A resposta retornava a mesma…algo de uma verdade tinha sido dito. Uma verdade do afecto, inesperado, gratuito, improvável entre um passageiro e seu condutor.
E essa verdade encontrara-o, por mais cliché que pareça, encontrara-o nu.
Haveria verdade nessa verdade?
Pode-se saber sobre a natureza do outro, assim, num piscar de quilómetros?
Era difícil pensar com um carrossel de músicas antigas latejando os neurônios, aquelas músicas, porque raio se apresentavam agora, ali?
Pensou ver a novela. Malhação? Já passara da hora. Mesmo sem ele, essa tarde conseguiriam visualização recorde. Algo que lhe esvaziasse a cabeça. Que a silenciasse.
Preciso, acendeu a luz, a música e olhou a geladeira.
Não…
Era tema de palavras.
Apagou a música, acendeu outra luz.
Pegou num livro, não lido. Abriu.
(…)para levar uma vida que, por ser destituída de esperança, tornava-se também uma vida sem qualquer espécie de ressentimento.”*
As pombinhas da catrina voaram e a frase ficou ali repetindo-se.

* O primeiro Homem. Albert Camus

Marco António II

Ajeitada a camisa, o cabelo, o pelo que fugia rebelde por entre o botão da camisa, ele saiu, tilintando chave, assobiando como filme  a preto e branco, ligou o carro, calibrou o ar condicionado e saiu.

O primeiro cliente era a clássica mãe desesperada: dois filhos, vinte mochilas, o atraso que seria imperdoável hoje, hoje viria seguramente uma notinha para casa…A viagem começou agitada, a criançada falando alto a mãe segurando o choro com as palavras, as mochilas indo de cá para lá. Ele colocou Mozart. A criançada acalmava sempre com o Mozart. Em menos de cinco minutos o silencio se instalara, a mãe abrira finalmente os olhos, tocou-lhe o ombro: obrigada.
O segundo cliente era bem diferente, farialimastyle, executivo, alto, duro.
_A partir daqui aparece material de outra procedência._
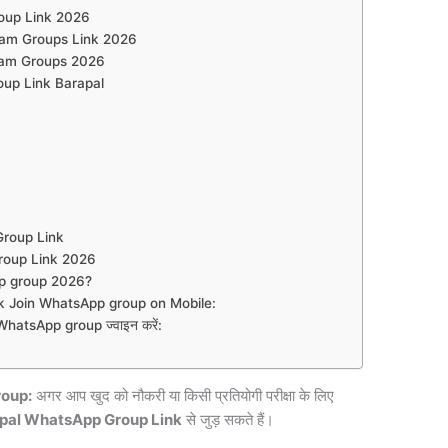
oup Link 2026
ram Groups Link 2026
ram Groups 2026
up Link Barapal
 Group Link
roup Link 2026
p group 2026?
 Join WhatsApp group on Mobile:
atsApp group ज्वाइन करें:
oup:
अगर आप खुद को नौकरी या किसी प्रतियोगी परीक्षा के लिए
pal WhatsApp Group Link
से जुड़ सकते हैं।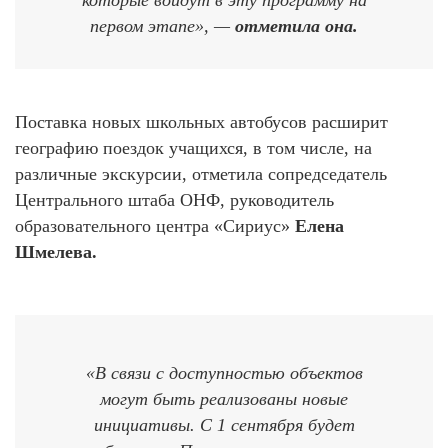
первом этапе», —
отметила она.
Поставка новых школьных автобусов расширит
географию поездок учащихся, в том числе, на
различные экскурсии, отметила сопредседатель
Центрального штаба ОНФ, руководитель
образовательного центра «Сириус»
Елена
Шмелева.
«В связи с доступностью объектов
могут быть реализованы новые
инициативы. С 1 сентября будет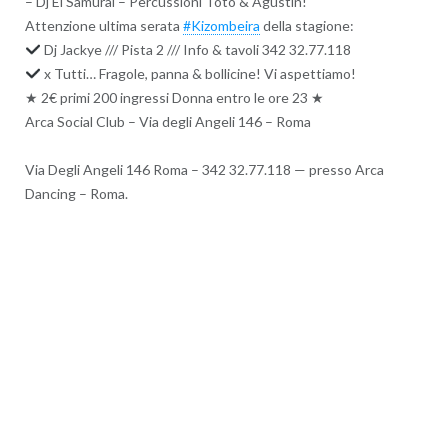
– Dj El Samurai – Percussioni Toto & Agustin!
Attenzione ultima serata
#Kizombeira
della stagione:
Dj Jackye /// Pista 2 /// Info & tavoli 342 32.77.118
x Tutti… Fragole, panna & bollicine! Vi aspettiamo!
★ 2€ primi 200 ingressi Donna entro le ore 23 ★
Arca Social Club – Via degli Angeli 146 – Roma
Via Degli Angeli 146 Roma – 342 32.77.118 — presso Arca
Dancing – Roma.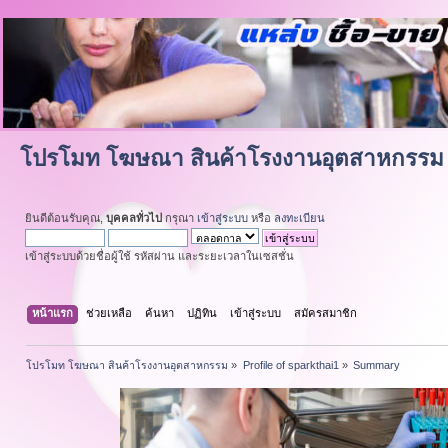
โปรโมท โฆษณา สินค้าโรงงานอุตสาหกรรม
ยินดีต้อนรับคุณ,
บุคคลทั่วไป
กรุณา
เข้าสู่ระบบ
หรือ
ลงทะเบียน
เข้าสู่ระบบด้วยชื่อผู้ใช้ รหัสผ่าน และระยะเวลาในเซสชั่น
หน้าแรก
ช่วยเหลือ
ค้นหา
ปฏิทิน
เข้าสู่ระบบ
สมัครสมาชิก
โปรโมท โฆษณา สินค้าโรงงานอุตสาหกรรม
»
Profile of sparkthai1
»
Summary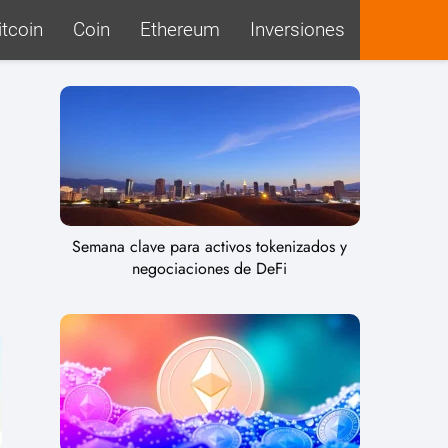
itcoin
Coin
Ethereum
Inversiones
Semana clave para activos tokenizados y
negociaciones de DeFi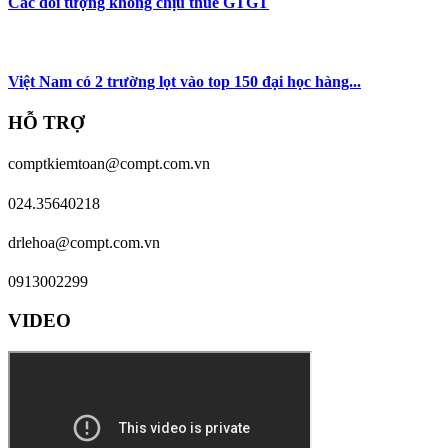
Các đối tượng không chịu thuế GTGT
Việt Nam có 2 trường lọt vào top 150 đại học hàng...
HỖ TRỢ
comptkiemtoan@compt.com.vn
024.35640218
drlehoa@compt.com.vn
0913002299
VIDEO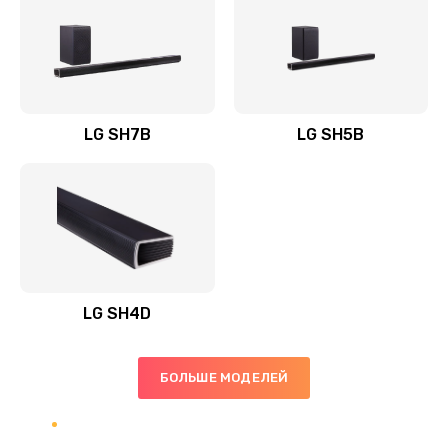
Заказать
Полная профилактика вертикального пылесоса
1400 руб.
Заказать
LG SH7B
LG SH5B
Пайка конденсаторов
1400 руб.
Заказать
Ремонт электронного блока управления
1900 руб.
LG SH4D
Заказать
БОЛЬШЕ МОДЕЛЕЙ
Ремонт или замена двигателя
2400 руб.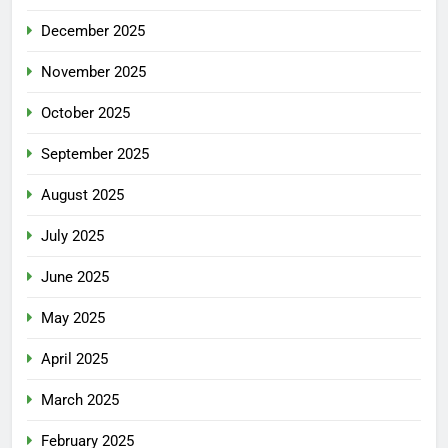
December 2025
November 2025
October 2025
September 2025
August 2025
July 2025
June 2025
May 2025
April 2025
March 2025
February 2025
Reclamou que a interpretação do pianista era brega, recomendou outra e saiu bem na frente de uma conhecida casa de massagens.
O terceiro era com certeza estudante, as olheiras, a barba por fazer que dizia baixinho não não é por moda, a mochila rasgada carregada como a cruz. Pediu para atravessar a cidade, chegava tarde ao exame. Lizst quebrou-o. Olhando pela janela, sendo olhado pelo retrovisor. Quando chegou era um farrapo, sem força para recolher a mochila, o saber, o olhar.
Ele ofereceu a corrida. A supresa deu-lhe uma força qualquer…seria um acredito em si velado?
Ele dirigiu de regresso, odiava campus universitários.
O moço chamou-o pelo retrovisor esbracejando.
Marcha a ré.
Sabe você não devia ser taxista.
Ficou embasbacado.
Nunca tinha pensado que havia opção.
Era meio dia mas regressou a casa.
Desajeitou a camisa, ignorou a madeixa rebelde, o pelo preso no botão e sentou-se na poltrona coçada em silêncio.